A 32 ans, je suis devenu un vrai scientifique moderne.
Je passe mes journées à répondre à des mails, dans des réunions de labo, à chercher des partenariats ou écrire des projets pour trouver du pèze.
Quand je n'en ai pas, j'essaye de négocier au mieux la répartition des crédits du labo. Quand j'en ai en propre, j'essaye de le dépenser en achetant du matos (demander des devis, comparer les devis, négocier les prix, obtenir un devis réactualisé, passer un bon de commande, etc) et en recrutant des étudiants à qui je donne de plus ou moins vagues pistes de recherche en espérant qu'ils soient suffisamment bons pour qu'ils sortent des trucs sans avoir trop besoin de mon aide.
De temps, en temps, quand il y en a 2 ou 3 qui sont partis (si ce sont des stages courts type DUT, M2 etc), j'essaie de recouper tant bien que mal les résultats et d'en faire un tout un minimum cohérent pour le publier. Ce qui peut être une gageure quand on n'a pas fait soi-même une seule manipe, qu'un an s'est écoulé et qu'on compile les résultats de 3 stages*.
Et les seules manipes que je maîtrise vraiment au labo sont celles sur lesquelles je donne des TPs (et un peu celles que j'ai achetées...).**
Je ne me plains pas spécialement, parce que mon directeur de thèse toujours de bon conseil m'avait bien briefé, que j'ai pu observer mon boss de post-doc aux US, jeune aux dents longues, et savais donc que c'était une transition "naturelle" pour une majorité de chercheurs. Et sans être une star qu'on verra à l'IUF dans 5 ans, je pense me débrouiller honorablement.
Cette transition est toutefois arrivée relativement vite pour moi, probablement parce que j'ai intégré une jeune équipe, ni très riche financièrement ni très "assise" scientifiquement, avec un directeur "par intérim" qui a fait beaucoup pour notre visibilité "administrative" mais n'avait pas forcément les compétences et le temps pour nous aiguiller scientifiquement.
Bref, tout ça pour dire que, parfois, je me dis que j'aurais apprécié grandir dans un labo plus structuré "à l'ancienne mode française", avec un senior qui se tape le management proprement dit (au sens le plus vaste possible), où j'aurais pu apprécier encore quelques années la paillasse, même au détriment d'un peu de liberté intellectuelle***. Parce que la paillasse, c'est quand même chouette quand tu peux t'y consacrer à peu près pleinement (quand tu y passes 1h par semaine, c'est juste horrible, l'impression d'être inefficace, incompétent, et presque l'envie de remonter répondre à des mails).
Bon, à part ça l'année n'a pas été mauvaise, 1 article publié, 1 brevet, 1 proceeding, 1 conf' orale. L'an prochain, objectif 3 publis.

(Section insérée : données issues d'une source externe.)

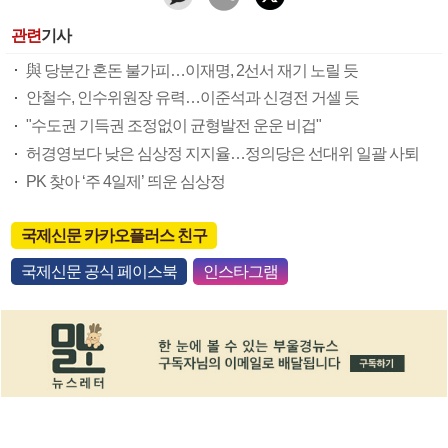
관련
기사
與 당분간 혼돈 불가피…이재명, 2선서 재기 노릴 듯
안철수, 인수위원장 유력…이준석과 신경전 거셀 듯
"수도권 기득권 조정없이 균형발전 운운 비겁"
허경영보다 낮은 심상정 지지율…정의당은 선대위 일괄 사퇴
PK 찾아 ‘주 4일제’ 띄운 심상정
국제신문 카카오플러스 친구
국제신문 공식 페이스북
인스타그램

* Enfin, j'imagine que c'est comme tout, que ça s'apprend, et qu'au bout d'un moment ça paraît naturel. Mais pour l'instant je galère encore un peu.

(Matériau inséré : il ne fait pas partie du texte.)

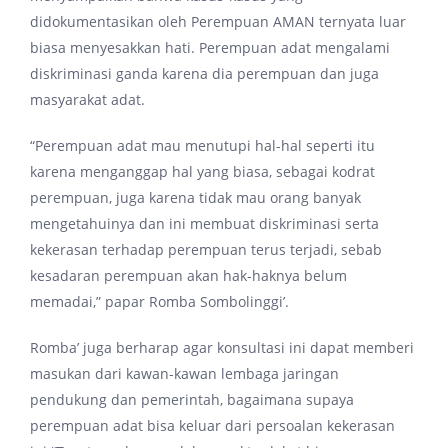
didokumentasikan oleh Perempuan AMAN ternyata luar
biasa menyesakkan hati. Perempuan adat mengalami
diskriminasi ganda karena dia perempuan dan juga
masyarakat adat.
“Perempuan adat mau menutupi hal-hal seperti itu
karena menganggap hal yang biasa, sebagai kodrat
perempuan, juga karena tidak mau orang banyak
mengetahuinya dan ini membuat diskriminasi serta
kekerasan terhadap perempuan terus terjadi, sebab
kesadaran perempuan akan hak-haknya belum
memadai,” papar Romba Sombolinggi’.
Romba’ juga berharap agar konsultasi ini dapat memberi
masukan dari kawan-kawan lembaga jaringan
pendukung dan pemerintah, bagaimana supaya
perempuan adat bisa keluar dari persoalan kekerasan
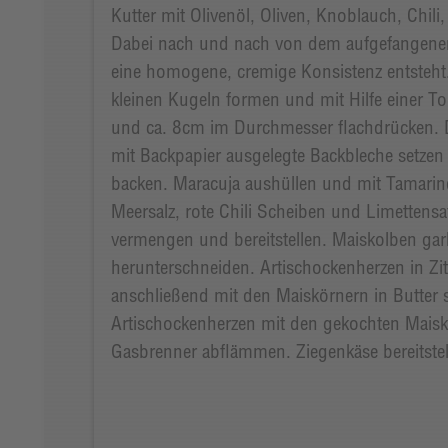
Kutter mit Olivenöl, Oliven, Knoblauch, Chili
Dabei nach und nach von dem aufgefangene
eine homogene, cremige Konsistenz entsteht. 
kleinen Kugeln formen und mit Hilfe einer To
und ca. 8cm im Durchmesser flachdrücken. 
mit Backpapier ausgelegte Backbleche setze
backen. Maracuja aushüllen und mit Tamarin
Meersalz, rote Chili Scheiben und Limettensaf
vermengen und bereitstellen. Maiskolben g
herunterschneiden. Artischockenherzen in Z
anschließend mit den Maiskörnern in Butter
Artischockenherzen mit den gekochten Maisk
Gasbrenner abflämmen. Ziegenkäse bereitstel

** A la base, je suis un expérimentateur pur jus. Pas le type qui construit les manipes à partir du néant, mais plutôt celui qui n'a pas peur de se frotter à des techniques qui ne sont pas dans sa "confort zone". Dans le cadre de ma thèse, il a fallu se taper 1 an de chimie, je m'y suis collé. Il a fallu adapter un test mécanique, je m'y suis collé. Dans mon post-doc il a fallu maniper avec des cellules vivantes dans un labo de biologie, je m'y suis collé. Dans mon deuxième post-doc, j'ai refait de la chimie, de la RMN, etc.

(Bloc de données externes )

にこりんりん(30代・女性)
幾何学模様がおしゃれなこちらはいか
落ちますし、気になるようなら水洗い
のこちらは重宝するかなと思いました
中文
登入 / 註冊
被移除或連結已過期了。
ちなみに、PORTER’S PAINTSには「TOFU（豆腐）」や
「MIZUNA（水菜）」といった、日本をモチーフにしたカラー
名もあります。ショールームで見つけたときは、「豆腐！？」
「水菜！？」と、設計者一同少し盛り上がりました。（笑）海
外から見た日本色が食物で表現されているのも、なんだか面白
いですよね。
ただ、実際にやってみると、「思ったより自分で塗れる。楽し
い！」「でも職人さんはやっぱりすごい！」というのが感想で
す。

*** Et de facto, je ne pense pas que je me serais super épanoui dans le système US, où la transition que j'ai vécue est la norme (avec probablement 10 fois plus de pression - mais peut-être 10 fois moins d'emmerdes de type administratif au sens large). Bref, je ne regrette pas de ne jamais m'être posé la question de savoir si je voulais y rester ou pas (la question n'avait pas de sens pour moi à l'époque, elle n'en a toujours pas aujourd'hui).